C'est beau, la technologie

Il faut deux points pour débloquer une augmentation, un point pour la faire progresser d'un niveau (certaines offrent des plus amples possibilités ainsi, d'autres sont renforcées, ou durent plus longtemps). Certaines augmentations sont passives (comme le radar dans les yeux, par exemple), donc toujours actives. D'autres se déclenchent, et consomment de l'énergie. Celle-ci est gérée par une jauge fragmentée. Lorsqu'on désactive une augmentation consommant de l'énergie, cette dernière se recharge jusqu'au maximum du fragment en cours de dépense. Par exemple, si on dépense 1 fragment et demi d'énergie sur les trois disponibles, la jauge se rechargera jusqu'à 2 fragments complets, mais il faudra un objet consommable pour récupérer le troisième fragment. Je farfouille donc les casiers, tiroirs, bureaux, pour récupérer tous ce qui y traîne, à commencer par de la bouffe pour la vie, des piles pour l'énergie de mes implants, et des munitions. Bien entendu, un inventaire complet (avec ses cases, inspiré de Resident Evil 4 nous a-t-on confié), gère l'ensemble de ce qu'on peut trimbaler : armes, objets, outils, consommables, etc.

Parmi les implants de base, que tout joueur aura dès le début de ce chapitre, citons l'infolink, qui permet de communiquer avec les autres personnages en temps réel (un téléphone crânien, si vous préférez, un peu comme le codec de MGS), et d'afficher les infos de base (interactions avec l'environnement d'une discrète surimpression jaune sur les objets, munitions, énergie des implants, etc.). Et il y a bien entendu l'interface de hacking. Qu'il s'agisse d'ordinateurs ou de digicodes de sécurité, Jensen pourra ainsi tenter de hacker un peu tout et n'importe quoi, mais chaque appareil "hackable" s'avère bien entendu plus ou moins difficile à pirater, et le niveau de l'implant détermine la capacité de Jensen de tenter sa chance. Mais, quoiqu'il arrive, chaque hack donne lieu à un mini-jeu immersif, prenant, et proche du traitement qu'en ont fait les jeux de rôle papier tels que Cyberpunk ou Shadowrun, pour ceux qui connaissent.

Exploration réelle, exploration virtuelle

Si le level design fait la part belle à l'exploration, puisque sur cette première mission on peut déjà passer par plusieurs voies différentes, et que les niveaux semblent suffisamment grands pour qu'on puisse passer à côté de certains recoins que d'autres trouveront, lorsqu'on hacke, c'est un nouvel univers qui s'offre à nous.
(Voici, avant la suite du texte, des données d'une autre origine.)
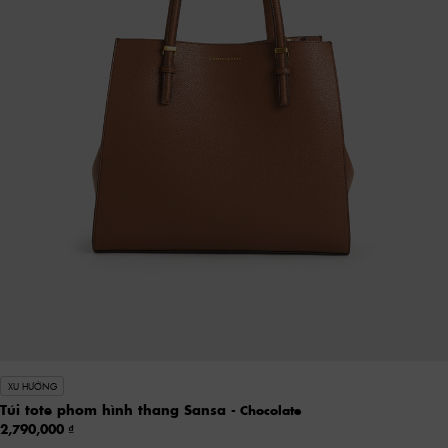
XU HƯỚNG
Túi tote phom hình thang Sansa
- Chocolate
2,790,000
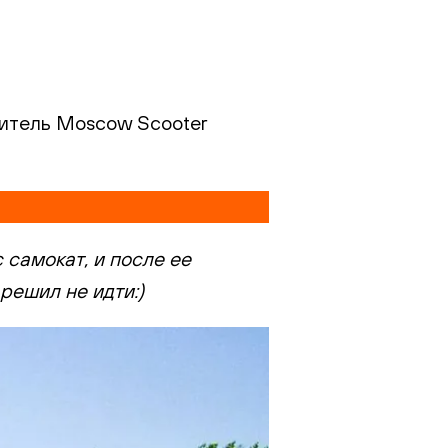
дитель Moscow Scooter
 самокат, и после ее
решил не идти:)
l был выслан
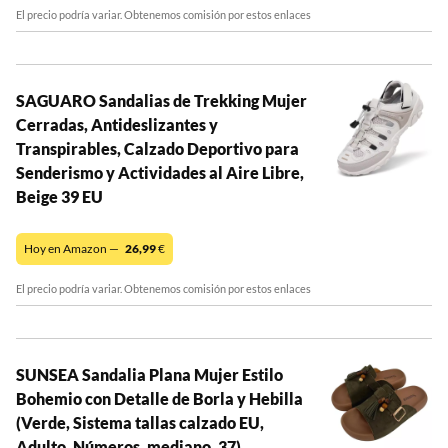
El precio podría variar. Obtenemos comisión por estos enlaces
SAGUARO Sandalias de Trekking Mujer
Cerradas, Antideslizantes y
Transpirables, Calzado Deportivo para
Senderismo y Actividades al Aire Libre,
Beige 39 EU
Hoy en Amazon —
26,99
€
El precio podría variar. Obtenemos comisión por estos enlaces
SUNSEA Sandalia Plana Mujer Estilo
Bohemio con Detalle de Borla y Hebilla
(Verde, Sistema tallas calzado EU,
Adulto, Números, mediano, 37)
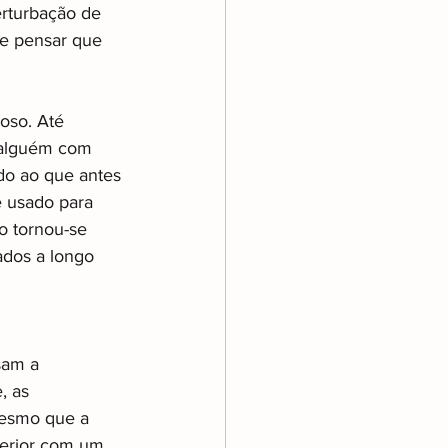
erturbação de 
de pensar que 
oso. Até 
 alguém com 
do ao que antes 
 usado para 
 tornou-se 
ados a longo 
sam a 
 as 
mesmo que a 
erior com um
Alors que dans le Deus Ex original, il suffisait de pointer un ustensile vers ce qu'on voulait hacker pour y avoir accès, cette fois il faudra activement pénétrer le réseau, puis capturer, noeud après noeud, les machines qui nous intéressent (soit pour les données qu'elles renferment, soit pour ce qu'elles manipulent comme dispositifs, tels que caméras, robots, tourelles, etc.). Chaque noeud affiche un pourcentage de difficulté pour le capturer, et chaque tentative risque ainsi, en fonction de ce pourcentage, de déclencher une trace. Si la trace se déclenche, c'est la course : il faut alors atteindre le point névralgique du réseau avant qu'elle ne remonte jusqu'à notre point d'entrée. Il y a bien sûr des implants qui permettent de faciliter l'opération, et des consommables qui facilitent, le cas échéant, l'opération en cours en capturant par exemple des noeuds instantanément. Et la cerise sur ce gâteau, c'est que le jeu continue de tourner en dehors de la matrice. Les écrans sur lesquels sont affichés les réseaux en cours de capture sont dans l'univers de jeu : on peut même continuer de manipuler la caméra pendant le hack.

Les mots pour arme

Je vous passe les détails de mon infiltration de l'installation. Mais les ennemis réagissent plutôt bien, régis par un système d'alerte. S'ils découvrent un corps, ou me voient, l'alerte est donnée et il ne reste plus que l'action pour s'en sortir. Ils peuvent aussi activement me rechercher s'ils ont la puce à l'oreille : un bruit, une vision fugace de mon passage, ou d'autres erreurs sont susceptibles de les attirer. Je me suis d'ailleurs retrouvé obligé d'user de cela pour me faciliter la tâche sur une salle assez complexe, en jetant une boîte en carton pour attirer un garde en dehors de sa ronde et l'assommer en toute discrétion. On notera d'ailleurs que tuer fait généralement plus de bruit qu'assommer, et cela a son importance. Car Deus Ex Human Revolution n'a pas l'air d'être un jeu aussi facile que l'essentiel de la production moderne. Il faut y faire attention, exploiter son environnement, et des ressources limitées, pour espérer s'en sortir sans accroc.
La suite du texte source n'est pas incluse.